[Records drawn from a dataset]
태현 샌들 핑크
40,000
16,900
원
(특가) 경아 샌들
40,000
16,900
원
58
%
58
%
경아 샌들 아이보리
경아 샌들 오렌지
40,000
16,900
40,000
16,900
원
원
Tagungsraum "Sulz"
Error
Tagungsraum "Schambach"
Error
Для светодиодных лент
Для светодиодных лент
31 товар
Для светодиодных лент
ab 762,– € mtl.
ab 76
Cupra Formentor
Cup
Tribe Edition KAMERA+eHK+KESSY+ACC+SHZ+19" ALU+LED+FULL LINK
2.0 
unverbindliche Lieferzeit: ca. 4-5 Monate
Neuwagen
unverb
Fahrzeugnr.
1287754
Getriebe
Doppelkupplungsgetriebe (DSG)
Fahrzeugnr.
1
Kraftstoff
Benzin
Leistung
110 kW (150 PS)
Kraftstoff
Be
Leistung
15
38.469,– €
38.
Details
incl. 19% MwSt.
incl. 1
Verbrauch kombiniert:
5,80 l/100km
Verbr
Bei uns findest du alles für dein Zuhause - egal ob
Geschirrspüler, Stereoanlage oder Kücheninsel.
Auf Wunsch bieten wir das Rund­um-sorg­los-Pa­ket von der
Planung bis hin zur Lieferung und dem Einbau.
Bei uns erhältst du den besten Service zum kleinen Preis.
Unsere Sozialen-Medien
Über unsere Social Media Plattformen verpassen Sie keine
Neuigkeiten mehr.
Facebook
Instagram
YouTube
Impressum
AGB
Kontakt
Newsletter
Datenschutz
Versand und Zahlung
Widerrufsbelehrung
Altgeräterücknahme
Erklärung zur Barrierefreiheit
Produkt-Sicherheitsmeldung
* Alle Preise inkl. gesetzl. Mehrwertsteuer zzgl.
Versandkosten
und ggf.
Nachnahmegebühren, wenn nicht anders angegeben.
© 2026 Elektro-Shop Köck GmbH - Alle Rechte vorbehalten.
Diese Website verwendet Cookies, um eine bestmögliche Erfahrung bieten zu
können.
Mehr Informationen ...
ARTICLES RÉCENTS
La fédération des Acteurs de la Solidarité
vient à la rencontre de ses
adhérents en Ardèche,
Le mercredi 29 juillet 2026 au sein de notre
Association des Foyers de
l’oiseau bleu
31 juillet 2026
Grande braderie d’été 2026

* WHAT TO DO *
When answering, write out each of the lines above exactly as given.

* RESPONSE TO THIS EXERCISE *
태현 샌들 핑크
40,000
16,900
원
(특가) 경아 샌들
40,000
16,900
원
58
%
58
%
경아 샌들 아이보리
경아 샌들 오렌지
40,000
16,900
40,000
16,900
원
원
Tagungsraum "Sulz"
Error
Tagungsraum "Schambach"
Error
Для светодиодных лент
Для светодиодных лент
31 товар
Для светодиодных лент
ab 762,– € mtl.
ab 76
Cupra Formentor
Cup
Tribe Edition KAMERA+eHK+KESSY+ACC+SHZ+19" ALU+LED+FULL LINK
2.0 
unverbindliche Lieferzeit: ca. 4-5 Monate
Neuwagen
unverb
Fahrzeugnr.
1287754
Getriebe
Doppelkupplungsgetriebe (DSG)
Fahrzeugnr.
1
Kraftstoff
Benzin
Leistung
110 kW (150 PS)
Kraftstoff
Be
Leistung
15
38.469,– €
38.
Details
incl. 19% MwSt.
incl. 1
Verbrauch kombiniert:
5,80 l/100km
Verbr
Bei uns findest du alles für dein Zuhause - egal ob
Geschirrspüler, Stereoanlage oder Kücheninsel.
Auf Wunsch bieten wir das Rund­um-sorg­los-Pa­ket von der
Planung bis hin zur Lieferung und dem Einbau.
Bei uns erhältst du den besten Service zum kleinen Preis.
Unsere Sozialen-Medien
Über unsere Social Media Plattformen verpassen Sie keine
Neuigkeiten mehr.
Facebook
Instagram
YouTube
Impressum
AGB
Kontakt
Newsletter
Datenschutz
Versand und Zahlung
Widerrufsbelehrung
Altgeräterücknahme
Erklärung zur Barrierefreiheit
Produkt-Sicherheitsmeldung
* Alle Preise inkl. gesetzl. Mehrwertsteuer zzgl.
Versandkosten
und ggf.
Nachnahmegebühren, wenn nicht anders angegeben.
© 2026 Elektro-Shop Köck GmbH - Alle Rechte vorbehalten.
Diese Website verwendet Cookies, um eine bestmögliche Erfahrung bieten zu
können.
Mehr Informationen ...
ARTICLES RÉCENTS
La fédération des Acteurs de la Solidarité
vient à la rencontre de ses
adhérents en Ardèche,
Le mercredi 29 juillet 2026 au sein de notre
Association des Foyers de
l’oiseau bleu
31 juillet 2026
Grande braderie d’été 2026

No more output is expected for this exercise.